Utah Film Center Damn These Heels 2021: Award-winning Flee set for closing Liberty Park event, If It Were Love an unconventional, highly intriguing dance documentary


With today’s Liberty Park screening co-sponsored by the Sundance Institue and two final days of films available for streaming on demand, the Utah Film’s Center’s 18th annual Damn These Heels Queer Film Festival will close on strong notes. As for the online streaming options, the festival has attracted a broad national and international audience. This includes 22 states and 13 countries besides the U.S., including the The Netherlands, Germany, India, Czechia (The Czech Republic), Australia, Turkey, Spain, Mexico, South Africa, Switzerland, Canada, the U.K. and Ireland.

Flee

Flee, which will play today (July 17) as the closing weekend event at Liberty Park in downtown Salt Lake City, is a major award winner. At Sundance, it earned the grand jury prize in the World Documentary category. This animated documentary, directed by Jonas Poher Rasmussen, recounts the story of Amin (a pseudonym), who opens up for the first time about his journey as a child refugee from Afghanistan, by risking details that could jeopardize his efforts to build his life with the man to whom he is engaged. Last month, Flee won the top Cristal Award for a feature film at the Annecy International Animation Film Festival, along with the Gan Foundation Award for distribution. Flee and its composer Uno Helmersson also received the award for best original music in a feature film. The Annecy award is significant, given that the films which have received the honor have typically been shortlisted for the Academy Award nominations for best animated feature.

Reservations for the event are required but free of charge. Guests are recommended to bring blankets and/or low back lawn chairs. The gates are open at 8 p.m. with the screening scheduled to begin at approximately 9:15 p.m. 

Flee, directed by Jonas Poher Rasmussen.

The Utah Review closes its reviews of many of the festival’s film slates with a documentary from France:

If It Were Love (Si c’était de l’Amour)

Patric Chiha’s dance film If It Were Love stands out for presenting the dance artists in their own personalities, not a common feature of such films dealing with this performing art form. The dancers are preparing Crowd, a choreographed work by Gisèle Vienne, which is an homage to the rave scene of the 1980s and 1990s and it is intriguing to see how the dancers respond to the work through their life experiences.

Chiha’s documentary style breaches conventional structures and focuses on an aesthetic approach that parallels and integrates the markers of how dance artists engulf themselves in the work through their real-life experiences in love and relationships off the stage.

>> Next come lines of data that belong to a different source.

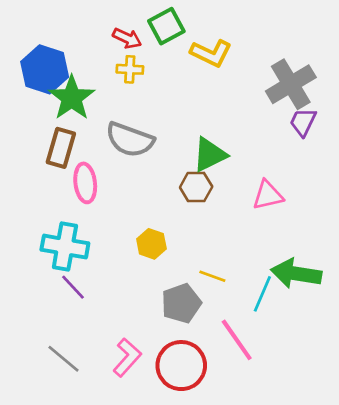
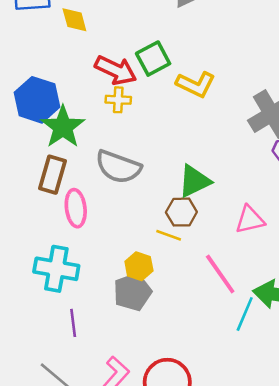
red arrow: (127, 38) -> (116, 70), size x1.5
yellow line: (212, 276) -> (169, 235), moved
purple line: (73, 287) -> (73, 323), moved, turned 36
gray pentagon: (181, 303) -> (132, 292), moved
pink line: (237, 340) -> (220, 274), moved

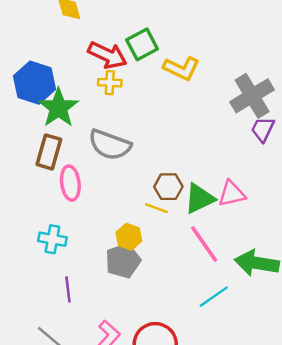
green triangle: (194, 181) -> (199, 199), moved
cyan cross: (56, 269) -> (52, 239), size x0.7
cyan line: (245, 314) -> (214, 297), moved, turned 32

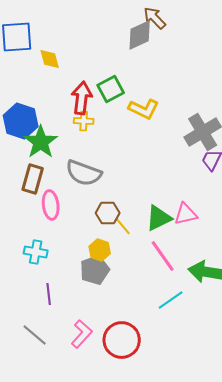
red arrow: (107, 55) -> (82, 98), turned -108
brown hexagon: (168, 187) -> (108, 213), moved
yellow line: (156, 208) -> (123, 226), turned 30

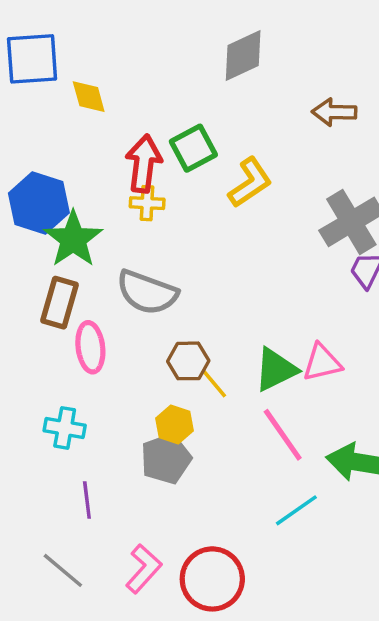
brown arrow: (155, 18) -> (334, 112), moved, turned -45
yellow L-shape: (144, 109) -> (250, 182), turned -60

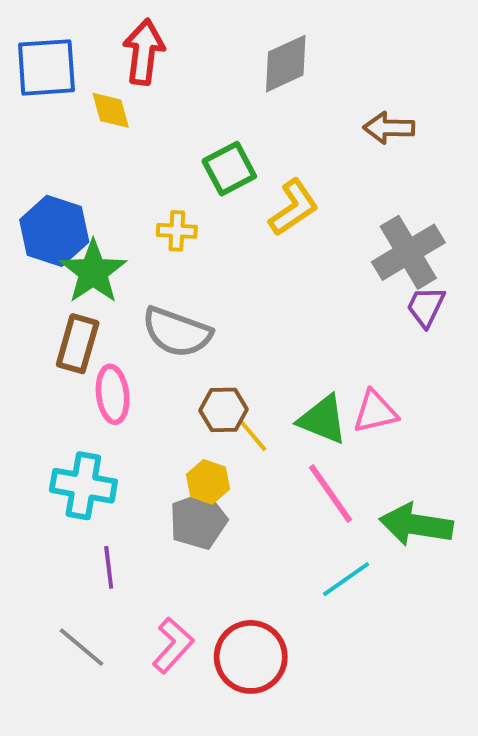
red arrow: (144, 164) -> (144, 52), moved
green triangle: (276, 370) -> (323, 420), turned 48
cyan cross: (65, 428) -> (83, 486), size x1.4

It is a pleasant surprise to see how comfortable the dancers are with the camera present during rehearsals. One also can safely assume the dancers also know how to “play” or “perform” to the camera in such instances, which reinforces the intentions of both Chiha and Vienne. 

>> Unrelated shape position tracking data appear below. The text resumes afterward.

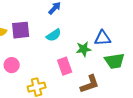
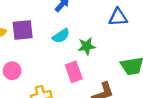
blue triangle: (103, 38) -> (118, 17), moved
green star: (84, 49) -> (87, 46), moved

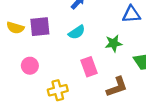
green star: (87, 46) -> (114, 43), moved

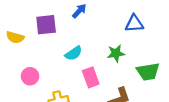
purple square: (40, 27) -> (46, 25), moved
cyan semicircle: (77, 32) -> (74, 53), moved

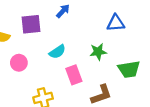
pink circle: (30, 76) -> (19, 63), moved

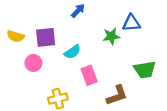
purple square: (31, 24) -> (46, 37), moved
green star: (98, 52) -> (111, 36), moved

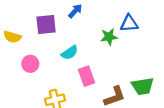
purple square: (46, 37) -> (46, 25), moved
green trapezoid: (145, 70) -> (143, 86), moved

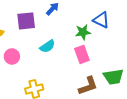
blue triangle: (129, 23) -> (101, 20), turned 30
pink rectangle: (86, 76) -> (82, 54), moved

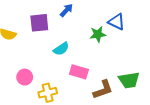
pink rectangle: (82, 54) -> (79, 72), moved, turned -54
pink circle: (12, 56) -> (25, 77), moved

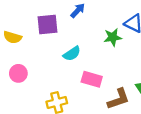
pink circle: (25, 77) -> (18, 73), moved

One dancer remarks that Vienne’s work is intended to be fiction, which confuses and complicates the process of blending and blurring the lines between the realities and performative dimensions of their lives, particularly in how the process shapes their communication in rehearsal and on stage. To wit: one dancer laughs about the stories as she mentions it is absurd to believe that any one who sees the performance will understand them because of how difficult it is for someone to know what the dance artist is thinking about in the interpretation and performance on stage. But, it also iis apparent that this does not worry either Vienne nor Chiha because it is this sentiment, which offers the space for the viewer to add their own experiences. 

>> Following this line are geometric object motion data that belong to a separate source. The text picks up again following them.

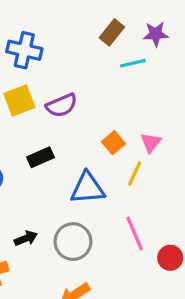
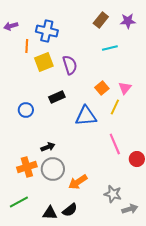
cyan line: (133, 63) -> (110, 48), moved
purple semicircle: (62, 105) -> (70, 65), turned -84
gray circle: (73, 242) -> (53, 169), moved

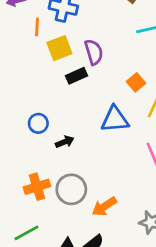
black rectangle: (57, 97) -> (77, 76), moved
blue circle: (26, 110) -> (38, 123), moved
black arrow: (48, 147) -> (65, 142), moved

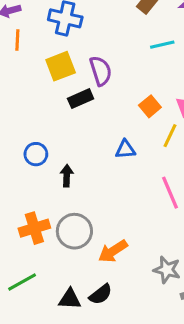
orange line: (37, 27) -> (17, 40), moved
blue triangle: (115, 119) -> (125, 149), size x0.6
black arrow: (65, 142) -> (67, 176), turned -66

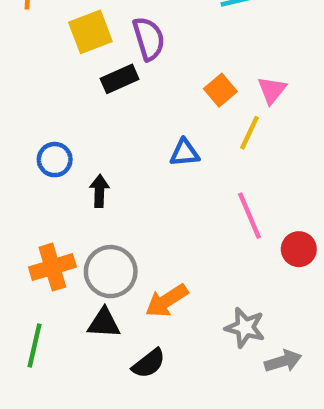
green line: (22, 282) -> (34, 345), turned -48
black triangle: (70, 299) -> (104, 323), moved

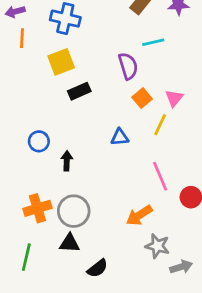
purple semicircle: (149, 39) -> (128, 66), moved
orange arrow: (167, 301) -> (139, 215), moved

One of the reasons why Chiha’s unconventional documentary approach works here arises from the filmmaker’s long friendship with Vienne and the instinctive comprehension for what the work the dancers are preparing should mean not just for the dance artists and audiences as well. Hence, Chiha incorporates archival footage, shot in the 1980s by Arnold Pasquier, to juxtapose against the scenes being shown from Vienne’s Crowd piece. Pasquier’s footage shows young men dancing, pumped by the euphoria of a rave’s organic character. It sets up a mirror to reflect upon the past in terms of how we might process our experiences in the present.

In the last scene, Chiha and Vienne are dancing in the filmmaker’s home, a unique gesture of mutual artistic respect and appreciation. It’s akin to the acknowledgment one makes in taking the final bows of a performance, in honoring the creator responsible for the genesis of the work. In sum, Chiha astutely perceives the.value of the language and vocabularies of movement as yet a deeper connection in how we express ourselves not just as artists but also in the identities we are continuously crafting in our relationships and our holistic search for love.